Creatinine concentration was significantly higher in dystocic ewes compared with eutocic ewes. Creatinine levels rise during and after exercise as a result of exercise-induced muscle breakdown [37], and parturition is an event characterised by intense myometrial activity, so it is reasonable to assume that creatinine would be elevated after birth. Prolonged or dystocic births are extended periods of myometrial activity and therefore creatinine concentrations would be elevated further. Across several studies and species, such as the camel [15,21], buffalo [36] and dog [25], creatinine appears trend higher in dystocic dams; however, their results were not statistically significant. Again, in this study, dystocic ewes were ultimately able to successfully lamb unassisted, whereas in other studies intervention may have precluded elevation of creatinine.

By the time blood samples were collected at 16–26 h post-birth, most blood parameters had normalised, so there were no significant differences between eutocic and dystocic ewes. This further supports the idea expressed earlier that the acute adaptive stress response quickly regulates the body back to eustasis [22]. An exception to this were pH and base excess, which were lower for dystocic ewes. This result matched the result found earlier in our first pilot trial cohort. As discussed above, acid–base balance may be affected by lactic acidosis as a result of anaerobic energy creation in the muscle during the physical exertion of prolonged labour. More work will be required to confirm whether this parameter can be used reliably to identify dystocic ewes.

For creatinine, which remains overall elevated for an extended time period after birth, we could not establish differences between eutocic and dystocic ewes. A more narrowly defined time window for collection of the second post-birth sample may have allowed such differentiation and more work will be required to address this possibility.

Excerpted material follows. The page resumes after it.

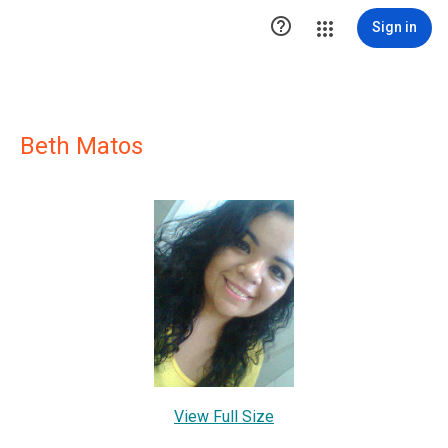

Sign in
Beth Matos
View Full Size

In this study, we restricted the investigated parameters to those readily assessable through pen-side diagnostics. To get a more complete understanding of differences in the physiology of dystocic and eutocic ewes, analysis of additional metabolic markers, such as beta-hydroxy-butyrate and non-esterised fatty acids, may be of interest [38]. Further studies will be needed to confirm the results presented here in repeat large-scale studies.

5. Conclusions

In this series of trials, we aimed to use pen-side analysis techniques to collect information on blood parameters in pregnant and periparturient Merino ewes to further understand the effect of dystocia on the physiology of the ewe. Pilot study results indicated that observable differences can be found between dystocic and eutocic ewes. The observed differences in the pilot study were dependent on cohorts, pointing to the strong influence of environmental conditions on individual parameters.

The main trial confirmed observable differences between normal and difficult lambing events in the pre- and postpartum periods. Dystocic ewes presented in late pregnancy with significantly lower chloride and higher haematocrit and haemoglobin, compared to eutocic ewes. At birth, creatinine was significantly higher in dystocic ewes. On the day following birth, acid–base balance was affected in dystocic ewes. The observed differences may have potential as diagnostic markers.

This study has demonstrated the potential benefits of pen-side diagnostics to predict and identify dystocic ewes. More research will be needed to confirm these results and to further our understanding of the underlying factors contributing to incidences of dystocia in sheep production systems.